→ **Entries taken from a collection**:

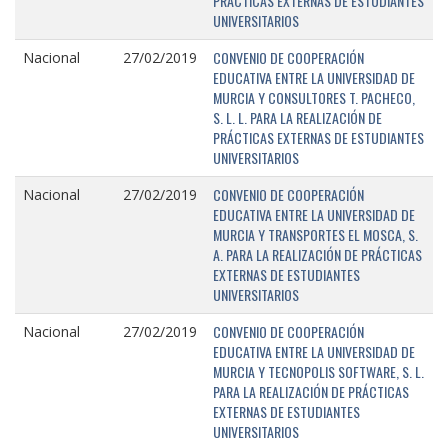
PRÁCTICAS EXTERNAS DE ESTUDIANTES
UNIVERSITARIOS
CONVENIO DE COOPERACIÓN
Nacional
27/02/2019
EDUCATIVA ENTRE LA UNIVERSIDAD DE
MURCIA Y CONSULTORES T. PACHECO,
S. L. L. PARA LA REALIZACIÓN DE
PRÁCTICAS EXTERNAS DE ESTUDIANTES
UNIVERSITARIOS
CONVENIO DE COOPERACIÓN
Nacional
27/02/2019
EDUCATIVA ENTRE LA UNIVERSIDAD DE
MURCIA Y TRANSPORTES EL MOSCA, S.
A. PARA LA REALIZACIÓN DE PRÁCTICAS
EXTERNAS DE ESTUDIANTES
UNIVERSITARIOS
CONVENIO DE COOPERACIÓN
Nacional
27/02/2019
EDUCATIVA ENTRE LA UNIVERSIDAD DE
MURCIA Y TECNOPOLIS SOFTWARE, S. L.
PARA LA REALIZACIÓN DE PRÁCTICAS
EXTERNAS DE ESTUDIANTES
UNIVERSITARIOS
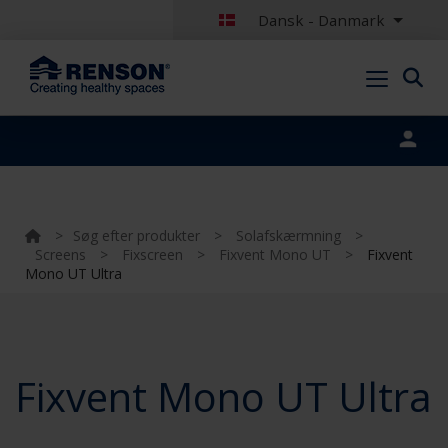
Dansk - Danmark
Portal login
>
Søg efter produkter
>
Solafskærmning
>
Screens
>
Fixscreen
>
Fixvent Mono UT
>
Fixvent
Mono UT Ultra
Fixvent Mono UT Ultra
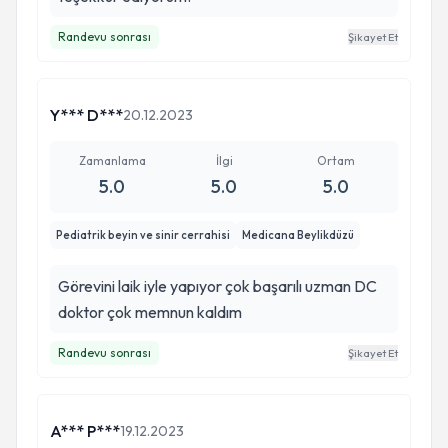
Randevu sonrası
Şikayet Et
Y*** D***
20.12.2023
Zamanlama
İlgi
Ortam
5.0
5.0
5.0
Pediatrik beyin ve sinir cerrahisi
Medicana Beylikdüzü
Görevini laik iyle yapıyor çok başarılı uzman DC
doktor çok memnun kaldım
Randevu sonrası
Şikayet Et
A*** P***
19.12.2023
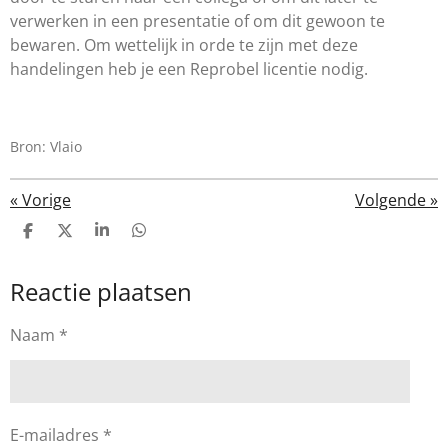
verwerken in een presentatie of om dit gewoon te
bewaren. Om wettelijk in orde te zijn met deze
handelingen heb je een Reprobel licentie nodig.
Bron: Vlaio
«
Vorige
Volgende
»
D
D
S
D
e
e
h
e
l
e
a
l
Reactie plaatsen
e
l
r
e
n
e
n
Naam *
E-mailadres *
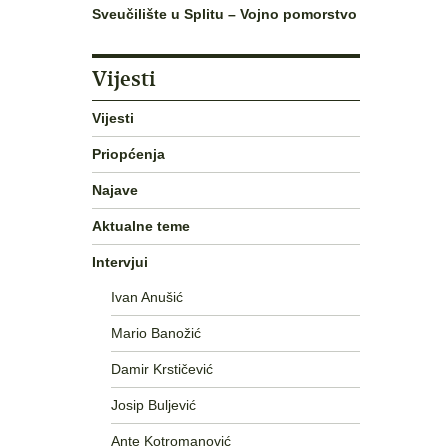
Sveučilište u Splitu – Vojno pomorstvo
Vijesti
Vijesti
Priopćenja
Najave
Aktualne teme
Intervjui
Ivan Anušić
Mario Banožić
Damir Krstičević
Josip Buljević
Ante Kotromanović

→ **TASK ITEM**:
The answer consists of the lines above that include the word "PRÁCTICAS", each copied exactly.

→ **SOLUTION TO THE PROBLEM**:
PRÁCTICAS EXTERNAS DE ESTUDIANTES
PRÁCTICAS EXTERNAS DE ESTUDIANTES
A. PARA LA REALIZACIÓN DE PRÁCTICAS
PARA LA REALIZACIÓN DE PRÁCTICAS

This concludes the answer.